There is a specific obligation in PRIN 2A.4.6 that most UK pricing teams are not meeting, and the FCA has been explicit about this since TR24/2 in August 2024. The obligation is to monitor whether your pricing model produces systematically different outcomes for customers with different protected characteristics — age, gender, disability, ethnicity — and to produce quantitative evidence of that monitoring on a regular basis.

Most teams know about this obligation. What they do not have is a reliable way to discharge it. The typical approach is some combination of: an Excel workbook with A/E ratios by age band, a paragraph in the fair value assessment explaining why the model is actuarially justified, and possibly an R script somebody wrote in 2023 that no longer runs cleanly.
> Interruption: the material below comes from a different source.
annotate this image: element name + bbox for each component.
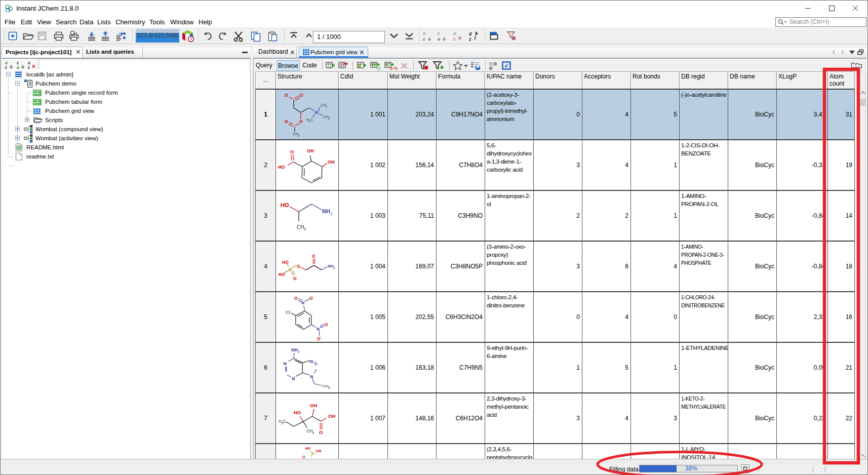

The FCA looked at what firms were producing and called it “high-level summaries with little substance.” That finding from TR24/2 is what opened the six Consumer Duty investigations that are currently live, two of which name insurers specifically on fair value grounds.

This post shows how to run a proper proxy discrimination audit in Python using insurance-fairness. The API is built around the specific evidence the FCA needs, not around generic ML fairness benchmarks.


What the FCA actually requires

Before the code: what does a defensible Consumer Duty fair value assessment need to contain?

The FCA has not issued a prescriptive checklist. What it has said, in FG22/5 and confirmed in TR24/2, is that monitoring must be ongoing, segmented by customer group, and backed by quantitative evidence. The two distinct obligations that are easy to conflate:

PRIN 2A.4.6 (fair value monitoring) requires evidence that pricing outcomes — not just pricing processes — are fair across groups. An A/E ratio of 1.0 for females and 0.95 for males does not mean your model is discriminating. It might mean males are less profitable because of genuine risk differences. But you need to know the number, have a view on whether it is acceptable, and document that view.

Equality Act 2010, Section 19 (indirect discrimination) requires that no rating factor puts persons sharing a protected characteristic at a particular disadvantage without justification. Postcode is the canonical case in UK insurance. Citizens Advice estimated a £280/year ethnicity penalty in motor insurance in 2022, driven by postcodes that encode group identity. The postcode factor in your tariff may be actuarially clean and still constitute indirect discrimination under Section 19.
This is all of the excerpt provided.